Perché deve sempre avere
un senso quel che pensa o che dice?
Come fa a parlare così
della sua morte, come se fosse soltanto un altro incarico tra
tanti?
Gli parve di essere
tornato ventenne, con tutti i timori, le angosce e la disperazione della loro
prima discussione, quando rispose con eccessiva veemenza – “Non ha senso. Lei è
più importante di me. Lei è il comandante, io sono solo un subalterno. Una
guerra non si vince senza generali. Lei è più importante di me!
“.
“Molte guerre sono state
vinte, proprio quando tutto sembrava ormai irrimediabilmente compromesso, solo
perché il condottiero ha sopravanzato i suoi uomini, offrendosi per dare
l’esempio” – replicò calmo Silente, con un guizzo quasi ironico dietro le
piccole lenti – “Ma non è questo il punto e lo sappiamo entrambi. O meglio,
Severus, non è solo questo il punto. Comunque sia, non vedo altre alternative…
“.
“Io sono l’alternativa” –
esclamò roco Piton, tentando di riprendere il controllo almeno del tono della
voce – “Io ho un’alternativa. Lei o me e, che le piaccia o no, scelgo lei e non
commetterò questa follia che vuole impormi. E’ mia la vita, decido io se vivere
o morire. Lei stesso ha sempre detto che ero io a
scegliere”.
Il sorriso del Preside si
fece insieme più caldo e più amaro – “E’ vero, a suo modo. Ma è vero solo in
parte. La tua vita, Severus, non ti appartiene più. Hai già deciso, e l’hai
fatto diciassette anni fa. Da allora, la tua vita appartiene alla causa – a volte ho odiato che fosse così, ma oggi ne
sono immensamente felice – e tu non puoi più disporne liberamente quanto
prima. Farlo sarebbe da incoscienti, egoisti e codardi. Sarebbe solo una fuga
davanti alle responsabilità, e non è da te”.
Si fece ancor più gentile
prima di proseguire – “Non vuol dire che tu non abbia scelta. Ce l’hai, ma non è
tra vivere o morire, bensì tra fare la cosa giusta o quella sbagliata, per
tutti, me e Draco Malfoy compresi. Solo questa scelta, fra ciò che è bene fare,
anche se è ripugnante e doloroso e quel che è facile e privo di sofferenze. Ma
tu non hai mai scelto la via breve, hai sempre accettato anche le spine della
vita. Non c’è bisogno che ti ricordi il perché. Sei fatto così e, alla fine,
anche questa volta la tua sarà la decisione giusta, quando acconsentirai alla
mia richiesta”.
“Draco Malfoy… come se
salvargli l’anima servisse a qualcosa, se lei muore. Lui sarà comunque segnato.

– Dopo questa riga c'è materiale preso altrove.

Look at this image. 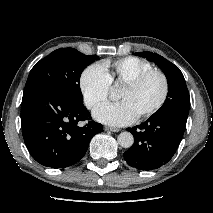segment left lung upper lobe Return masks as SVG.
Segmentation results:
<instances>
[{"instance_id":"5c2ea615","label":"left lung upper lobe","mask_w":213,"mask_h":213,"mask_svg":"<svg viewBox=\"0 0 213 213\" xmlns=\"http://www.w3.org/2000/svg\"><path fill=\"white\" fill-rule=\"evenodd\" d=\"M154 62L164 72L168 81V94L162 107L151 117L165 112H178L188 116L190 97L184 76L180 69L164 57L152 52L134 53Z\"/></svg>"}]
</instances>
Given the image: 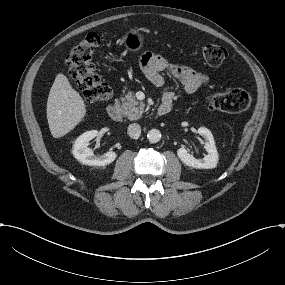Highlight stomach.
<instances>
[{
	"mask_svg": "<svg viewBox=\"0 0 285 285\" xmlns=\"http://www.w3.org/2000/svg\"><path fill=\"white\" fill-rule=\"evenodd\" d=\"M145 36L140 28L133 27L124 32L121 42L130 53L139 52L144 46Z\"/></svg>",
	"mask_w": 285,
	"mask_h": 285,
	"instance_id": "1",
	"label": "stomach"
}]
</instances>
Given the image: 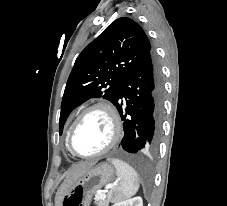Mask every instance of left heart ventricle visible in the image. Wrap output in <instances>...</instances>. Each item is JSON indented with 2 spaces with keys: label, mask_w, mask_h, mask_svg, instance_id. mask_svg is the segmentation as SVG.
Instances as JSON below:
<instances>
[{
  "label": "left heart ventricle",
  "mask_w": 227,
  "mask_h": 206,
  "mask_svg": "<svg viewBox=\"0 0 227 206\" xmlns=\"http://www.w3.org/2000/svg\"><path fill=\"white\" fill-rule=\"evenodd\" d=\"M112 126L102 110H94L84 116L72 139L73 149L82 155L95 153L110 141Z\"/></svg>",
  "instance_id": "b2bd125f"
}]
</instances>
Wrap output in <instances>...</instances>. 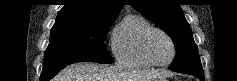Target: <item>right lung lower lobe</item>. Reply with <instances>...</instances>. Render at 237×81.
<instances>
[{
    "instance_id": "98d812e1",
    "label": "right lung lower lobe",
    "mask_w": 237,
    "mask_h": 81,
    "mask_svg": "<svg viewBox=\"0 0 237 81\" xmlns=\"http://www.w3.org/2000/svg\"><path fill=\"white\" fill-rule=\"evenodd\" d=\"M72 63L76 62L43 65L40 81H50V79H52L60 70H62L64 67Z\"/></svg>"
}]
</instances>
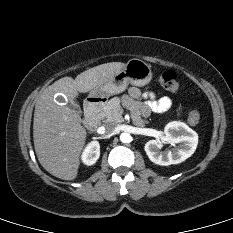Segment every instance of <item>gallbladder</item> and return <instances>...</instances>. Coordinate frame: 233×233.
Masks as SVG:
<instances>
[{"instance_id": "bac80fb5", "label": "gallbladder", "mask_w": 233, "mask_h": 233, "mask_svg": "<svg viewBox=\"0 0 233 233\" xmlns=\"http://www.w3.org/2000/svg\"><path fill=\"white\" fill-rule=\"evenodd\" d=\"M73 110H75L76 112H78L79 114L82 113L79 105H77L76 103H69L68 104Z\"/></svg>"}]
</instances>
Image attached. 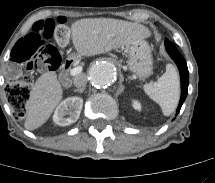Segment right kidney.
Here are the masks:
<instances>
[{"label": "right kidney", "instance_id": "right-kidney-1", "mask_svg": "<svg viewBox=\"0 0 215 183\" xmlns=\"http://www.w3.org/2000/svg\"><path fill=\"white\" fill-rule=\"evenodd\" d=\"M83 100L80 97H69L56 108L53 120L59 126H68L75 123L81 113Z\"/></svg>", "mask_w": 215, "mask_h": 183}]
</instances>
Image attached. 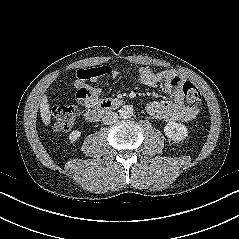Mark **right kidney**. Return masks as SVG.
I'll return each instance as SVG.
<instances>
[{"instance_id":"obj_1","label":"right kidney","mask_w":239,"mask_h":239,"mask_svg":"<svg viewBox=\"0 0 239 239\" xmlns=\"http://www.w3.org/2000/svg\"><path fill=\"white\" fill-rule=\"evenodd\" d=\"M81 136V132L79 130H73L69 135V140L71 143H74Z\"/></svg>"}]
</instances>
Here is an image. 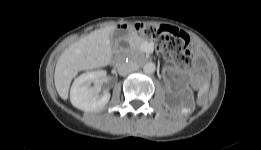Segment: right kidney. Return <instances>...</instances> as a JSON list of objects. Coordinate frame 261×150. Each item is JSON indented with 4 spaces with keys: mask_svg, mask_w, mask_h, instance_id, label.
I'll list each match as a JSON object with an SVG mask.
<instances>
[{
    "mask_svg": "<svg viewBox=\"0 0 261 150\" xmlns=\"http://www.w3.org/2000/svg\"><path fill=\"white\" fill-rule=\"evenodd\" d=\"M105 74L104 71H92L76 78L70 90L72 105L86 112L98 111L104 108L110 99V93L106 91L99 94L100 87H91V83L92 81H98Z\"/></svg>",
    "mask_w": 261,
    "mask_h": 150,
    "instance_id": "obj_1",
    "label": "right kidney"
}]
</instances>
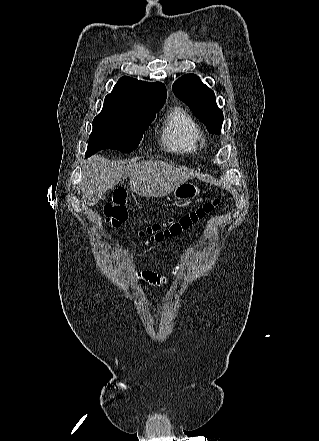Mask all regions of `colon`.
Here are the masks:
<instances>
[{
	"mask_svg": "<svg viewBox=\"0 0 319 441\" xmlns=\"http://www.w3.org/2000/svg\"><path fill=\"white\" fill-rule=\"evenodd\" d=\"M126 198V192L118 190L114 192L111 201L105 205L104 216L108 226L116 228L126 221L128 216ZM219 202L220 200L216 199L178 217L170 218L164 223L153 224L140 231V235L147 236L149 242H159L165 238L177 236L210 214Z\"/></svg>",
	"mask_w": 319,
	"mask_h": 441,
	"instance_id": "5ec220e1",
	"label": "colon"
}]
</instances>
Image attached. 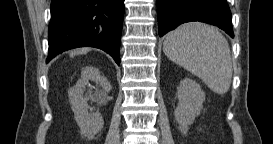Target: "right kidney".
Instances as JSON below:
<instances>
[{
	"label": "right kidney",
	"mask_w": 273,
	"mask_h": 144,
	"mask_svg": "<svg viewBox=\"0 0 273 144\" xmlns=\"http://www.w3.org/2000/svg\"><path fill=\"white\" fill-rule=\"evenodd\" d=\"M90 81L96 82L102 87L96 89V96L101 98L106 97L111 86L105 77L100 76L98 69L86 67L82 71L81 79L69 91V99L74 112V118L80 127L81 133L88 139H93L95 135L103 128L104 120L100 113L90 114L88 105L83 93L86 87L90 86Z\"/></svg>",
	"instance_id": "obj_1"
}]
</instances>
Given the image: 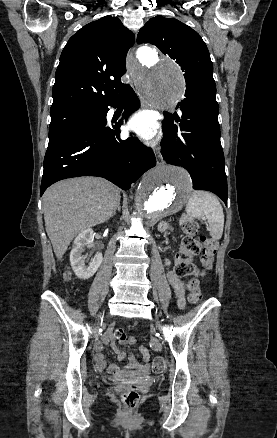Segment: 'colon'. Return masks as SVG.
<instances>
[{
	"label": "colon",
	"mask_w": 277,
	"mask_h": 438,
	"mask_svg": "<svg viewBox=\"0 0 277 438\" xmlns=\"http://www.w3.org/2000/svg\"><path fill=\"white\" fill-rule=\"evenodd\" d=\"M181 230L183 237L176 256L175 271L180 278L191 277L187 283L189 300L197 303L202 299L199 279L192 277L199 272V269L193 262V259L200 255L202 273H205L212 267L213 258L216 251L215 241L211 237L199 235V224L188 219L181 220ZM114 335L121 343L127 342L133 344L134 340L126 336L122 328H116ZM165 361L158 356L153 361V370L155 373L163 372ZM117 397L122 399L124 409L140 408V390L139 389H118Z\"/></svg>",
	"instance_id": "colon-1"
}]
</instances>
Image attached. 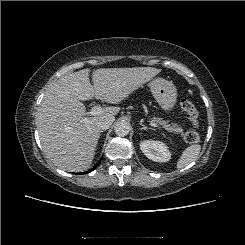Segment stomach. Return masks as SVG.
Instances as JSON below:
<instances>
[{
	"label": "stomach",
	"instance_id": "stomach-1",
	"mask_svg": "<svg viewBox=\"0 0 245 245\" xmlns=\"http://www.w3.org/2000/svg\"><path fill=\"white\" fill-rule=\"evenodd\" d=\"M151 92L164 111L174 108L177 101V89L172 82L156 78L150 83Z\"/></svg>",
	"mask_w": 245,
	"mask_h": 245
}]
</instances>
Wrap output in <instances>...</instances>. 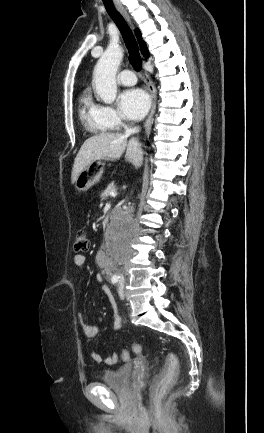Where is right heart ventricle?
<instances>
[{"label": "right heart ventricle", "mask_w": 264, "mask_h": 433, "mask_svg": "<svg viewBox=\"0 0 264 433\" xmlns=\"http://www.w3.org/2000/svg\"><path fill=\"white\" fill-rule=\"evenodd\" d=\"M80 118L84 127L92 134H103L111 129L103 120L99 106L92 101L88 94H84L80 98Z\"/></svg>", "instance_id": "e07e8e85"}]
</instances>
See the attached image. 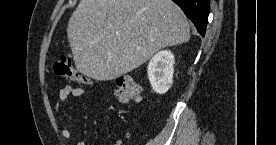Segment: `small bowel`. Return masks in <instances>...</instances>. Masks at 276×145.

Tutti lo saremo, io più che mai… “ – sibilò, pur sapendo benissimo di non
essere del tutto sincero; di star
solo cercando un appiglio per poter dar torto al
vecchio.
Avrebbe dato qualunque
cosa per impedire a Draco di commettere i suoi stessi imperdonabili errori.
Qualunque cosa, tranne la vita del suo mentore.